Ripon Commonwealth Press
Written By: Aaron Becker08.09.2008
Seventeen years ago, Ripon’s local magician AJ Olson vanished a fire truck at the 1991 Riponfest.
Two years later, he returned to Riponfest and escaped from a chained box lifted 80 feet above the ground, suspended by burning ropes.
Those were his teen years.
By his early 20s, Olson had moved to Las Vegas to pursue a career.
”When I moved there, I was going to set the world on fire and be the worlds next David Copperfield,” he said.
Despite his talents, becoming famous wasn’t easy. Although he rubbed shoulders with magicians David Copperfield, Lance Burton, David Blaine, Siegfried and Roy and others, Olson switched gears and began directing and producing and promoting for other magic acts. He tells of a fierce market in Las Vegas performance, and jokes of an old adage: “Of the 400 magicians in Las Vegas, only eight are working. And of those eight, five work at Hollywood Video. Leaving only [the greats] Lance Burton and Penn and Teller,” he said.
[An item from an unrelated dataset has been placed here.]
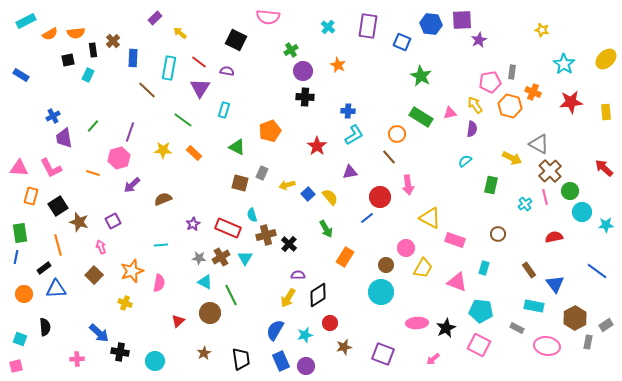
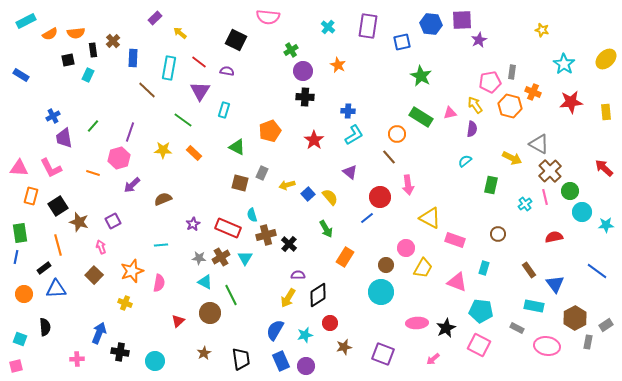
blue square at (402, 42): rotated 36 degrees counterclockwise
purple triangle at (200, 88): moved 3 px down
red star at (317, 146): moved 3 px left, 6 px up
purple triangle at (350, 172): rotated 49 degrees clockwise
blue arrow at (99, 333): rotated 110 degrees counterclockwise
Olson, 33, is still in the magic business today just not the same capacity as his spellbinding feats at Riponfest in its heyday. He now teaches tricks, sells magic and provides feedback to new and aspiring magicians at
http://streetofcards.com, an interactive Web site he created.
Magicians can buy new tricks, chat with one another, upload their own videos and more. It launched in September 2007.
Then, this past June, he unveiled SOC-TV, a television channel that offers magic-based programming 24-7 through the Web site. Olson says it’s the first such channel of its kind.
”We have five regular people on staff, and we’re already feeling understaffed,” he said.
With the start of the Web site and, more recently, the TV channel, Olson is making a new career appear, one that was literally 25 years in the making.
Olson has been attending Abbott’s Magic Get-Together in Colon, Mich., every year for the past quarter century.
Colon is called the magic capitol of the world. Once a year, more than 1,000 magicians invade the city, which ordinarily has fewer than 2,000 residents and is surrounded by Amish country. It’s an all-out magical extravaganza. This month marked the 71st annual Magic Get-Together.
Olson describes his annual trip as a “special, unique experience.”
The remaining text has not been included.